Steve Jobs' autobiography: a chronicle of a complex genius

October 24, 2011 11:52 am | Updated November 17, 2021 10:54 am IST - New York

In this 1998 file photograph, Apple CEO Steve Jobs is seen holding an iMac computer.

In this 1998 file photograph, Apple CEO Steve Jobs is seen holding an iMac computer.

“Steve Jobs” (Simon & Schuster), by Walter Isaacson, takes off the rose-coloured glasses that often follow an icon's untimely death and instead offers something far more valuable: The chronicle of a complex, brash genius who was crazy enough to think he could change the world and did.

Through unprecedented access to Jobs with more than 40 conversations, including long sessions sitting in the Apple co-founder's living room, walks around his childhood neighbourhood and visits to his company's secretive headquarters, Mr. Isaacson takes the reader on a journey that few have had the opportunity to experience.

The book is the first, and with his Oct. 5 death at age 56, the only authorised biography of the famously private Jobs and by extension, the equally secretive Apple Inc. Mr. Isaacson uses anecdotes from friends, family, colleagues and adversaries to illustrate sometimes deep contradictions in Jobs.

“I'm one of the few people who understands how producing technology requires intuition and creativity, and how producing something artistic takes real discipline,” Jobs tells Mr. Isaacson .

These longer interview excerpts pepper the book like rare gems. In them, Jobs offers eloquent, no-apologies explanations of why he did things the way he did and what was going on in his mind amid decisions at Apple and in his own life.

The intimate chapters, where Jobs' personal side shines through, with all his faults and craziness, leave a deep impression. There's humour, too, especially early on when Mr. Isaacson chronicles Jobs' lack of personal hygiene, the barefoot hippie who runs a corporation. And deeply moving are passages about Jobs' resignation as Apple's chief executive.

India, intuition

Jobs' wandering across India for seven months looking for spiritual enlightenment turned out “not be a waste of time” as he came back having learned intuition.

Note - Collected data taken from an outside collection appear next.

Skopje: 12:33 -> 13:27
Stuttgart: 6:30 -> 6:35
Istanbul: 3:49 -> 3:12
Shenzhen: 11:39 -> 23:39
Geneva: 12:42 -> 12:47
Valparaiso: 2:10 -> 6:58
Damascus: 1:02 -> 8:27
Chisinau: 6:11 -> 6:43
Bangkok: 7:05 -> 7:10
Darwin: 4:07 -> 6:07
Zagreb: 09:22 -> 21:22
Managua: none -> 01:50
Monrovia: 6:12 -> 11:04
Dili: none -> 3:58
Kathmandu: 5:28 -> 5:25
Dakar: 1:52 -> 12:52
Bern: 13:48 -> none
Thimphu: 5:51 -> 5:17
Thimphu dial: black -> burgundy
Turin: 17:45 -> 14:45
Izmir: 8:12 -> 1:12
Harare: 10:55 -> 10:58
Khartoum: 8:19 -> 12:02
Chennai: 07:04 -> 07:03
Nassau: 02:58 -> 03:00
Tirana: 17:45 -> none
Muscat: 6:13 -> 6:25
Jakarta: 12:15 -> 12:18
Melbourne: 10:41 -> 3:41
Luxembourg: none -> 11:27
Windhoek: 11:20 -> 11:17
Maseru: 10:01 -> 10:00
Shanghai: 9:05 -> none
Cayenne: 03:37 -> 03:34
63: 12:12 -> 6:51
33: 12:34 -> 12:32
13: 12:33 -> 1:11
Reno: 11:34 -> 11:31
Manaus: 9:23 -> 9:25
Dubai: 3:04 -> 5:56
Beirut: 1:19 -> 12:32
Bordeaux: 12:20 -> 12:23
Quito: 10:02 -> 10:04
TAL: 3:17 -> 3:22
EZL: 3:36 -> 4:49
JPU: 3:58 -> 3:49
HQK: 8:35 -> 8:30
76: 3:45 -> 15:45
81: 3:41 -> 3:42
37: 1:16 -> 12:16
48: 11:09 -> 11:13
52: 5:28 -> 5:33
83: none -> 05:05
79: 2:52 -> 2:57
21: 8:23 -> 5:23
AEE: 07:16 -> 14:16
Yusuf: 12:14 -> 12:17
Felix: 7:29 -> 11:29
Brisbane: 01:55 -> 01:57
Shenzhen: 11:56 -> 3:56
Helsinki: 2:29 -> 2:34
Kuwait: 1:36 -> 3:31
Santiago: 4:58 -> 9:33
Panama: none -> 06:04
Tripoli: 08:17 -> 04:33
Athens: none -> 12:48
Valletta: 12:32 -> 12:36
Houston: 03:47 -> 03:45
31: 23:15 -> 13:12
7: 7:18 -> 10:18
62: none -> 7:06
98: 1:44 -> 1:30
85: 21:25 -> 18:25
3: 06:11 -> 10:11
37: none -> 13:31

“The main thing I've learned is intuition, that the people in India are not just pure rational thinkers, that the great spiritual ones also have an intuition.”

“Likewise, the simplicities of Zen Buddhism, really informed his design sense. That notion that simplicity is the ultimate sophistication,” Mr. Isaacson said in an interview.

When he returned from his trek to India in the 1970s, Jobs and Apple co-founder Steve “Wozniak started building and peddling a primitive computer for hobbyists. With a $1,300 investment, they founded Apple computer in his parents' garage”, Mr. Isaacson recalled.

Asked how somebody who was a hippie, a college dropout, somebody who drops LSD and marijuana goes off to India and comes back deciding he wants to be a businessman, Mr. Isaacson said: “Jobs has within him sort of this conflict”. “But he doesn't quite see it as a conflict between being hippie-ish and anti-materialistic but wanting to sell things like Wozniak's board,” he said. “Wanting to create a business. And I think that's exactly what Silicon Valley was all about in those days.”

“Let's do a startup in our parents' garage and try to create a business,” Mr. Issacson said about Jobs' who had taken leave from his job as technician at video games manufacturer Atari to go to India.